Hematology Chapter 6: Staining and Examination of Blood Films

Study Notes

Staining and Examination of Blood Films

Staining of blood films is a crucial step in hematology, allowing for the examination of cells and cell components.

History of Staining

Ehrlich introduced aniline dyes in the late 19th century, which were later modified by Romanowsky to create a stain that combines acidic and basic properties.
Romanowsky used a mixture of old methylene blue and eosin to stain the nucleus of a malarial parasite purple and the cytoplasm blue.

Romanowsky Stains

Commonly used Romanowsky dyes include Wright and Leishman stains.
Wright stain is a mixture of methylene azure and eosin.
Leishman stain is similar to Wright stain, but with a different preparation method.

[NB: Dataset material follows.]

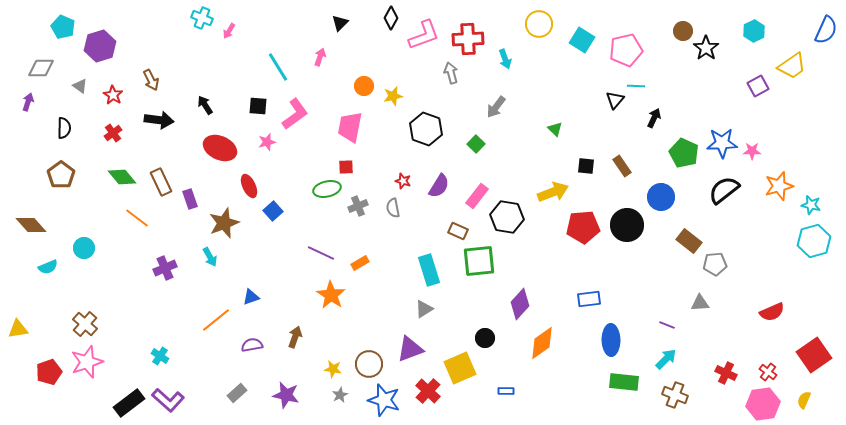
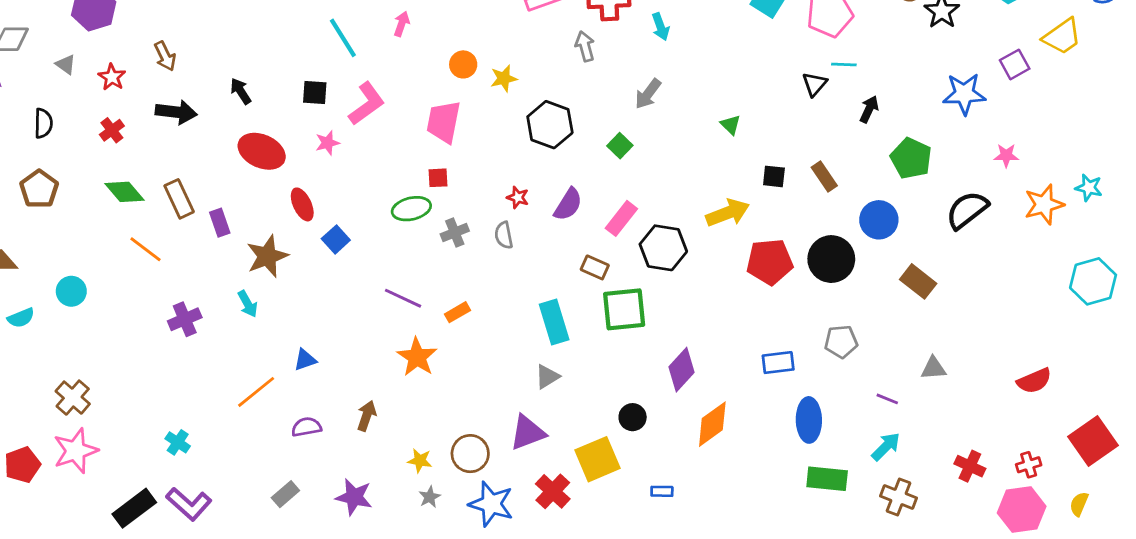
blue star: (722, 143) -> (964, 94), moved
cyan star: (811, 205) -> (1089, 188), moved
gray pentagon: (715, 264) -> (841, 342), moved
red cross: (768, 372) -> (1029, 465), turned 36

Preparation of Romanowsky Stains

Wright stain is prepared by mixing methylene azure and eosin in a specific ratio.
Leishman stain is prepared by polychroming methylene blue with sodium carbonate, then mixing it with eosin B.

Appearance of Cells and Cell Components in Romanowsky-Stained Blood Films

Red cells appear pink with a central pale area.
Nuclei of leucocytes appear blue to purple.
Eosinophilic granules appear red-orange and distinctly visible.
Basophilic granules appear dark blue.
Platelets appear as violet granules.
Cytoplasm of monocytes appears gray-blue with fine reddish granules.
Cytoplasm of neutrophils appears light pink with lilac (pale purple) granules.
Cytoplasm of lymphocytes appears in varying shades of blue.
Malaria parasites appear with sky blue cytoplasm and red-purple chromatin.

Giemsa Stain

Giemsa stain is an alcohol-based Romanowsky stain that requires dilution in pH 7.1-7.2 buffered water.
It employs various azure compounds with eosin and methylene blue.
It is excellent in staining malaria parasites in thick films.

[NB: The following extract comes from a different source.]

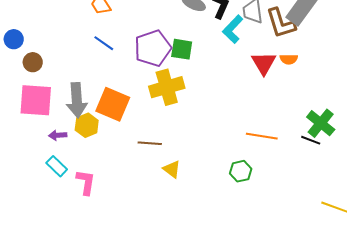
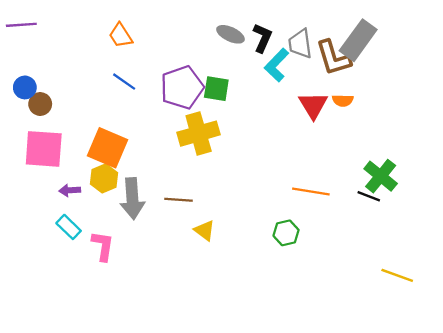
blue circle: (14, 39) -> (25, 87), moved
gray arrow: (77, 100) -> (132, 199), moved
orange square: (113, 104) -> (108, 148), moved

Microscopic Examination of Blood Films

Examine the film at low power (10x) to inspect for even distribution of cells, staining quality, and platelet clumping.
Survey the film at 10x magnification to get a general impression of its quality.
Identify areas where red cells are evenly distributed, just touching but not overlapping, and study their gross morphology at 40x.
Scan the film to get an impression of the quantitative distribution of white blood cells.
Identify any unusual or abnormal cells, and estimate the relative proportion of platelets.
Use the 100x objective for studying the fine details of cell morphology.

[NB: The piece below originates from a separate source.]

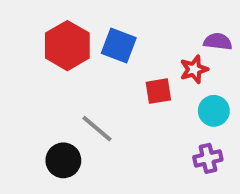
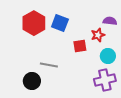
gray line: (97, 129) -> (49, 65), turned -30
purple cross: (208, 158) -> (105, 80), size x1.5

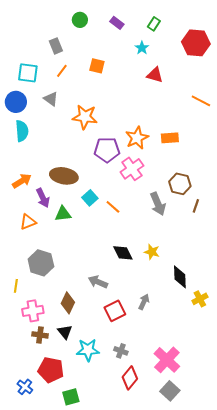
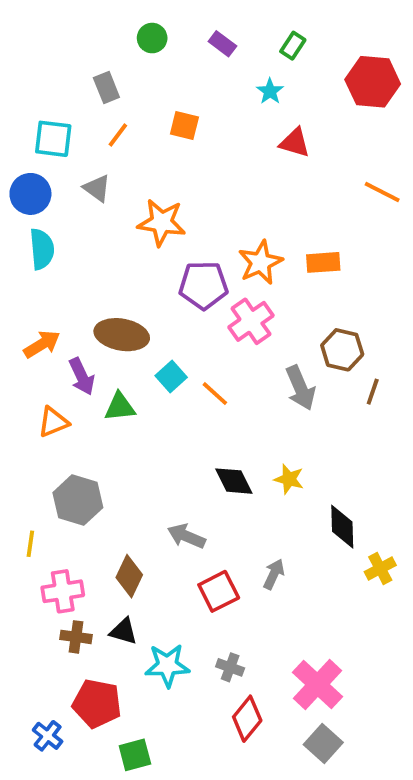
black triangle: (65, 332) -> (124, 631), turned -35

Staining Problems and Remedies

A stain that is too pale may indicate that the stain is too acidic due to a buffer problem.
To correct this, stain a second slide from the patient, increase the pH, and then assess for color of granules and red cell color.

Description

This chapter covers the principles and techniques of staining thin blood films in hematology, including the use of Romanowsky dyes. It also describes the appearance of cells and cell components in stained blood films.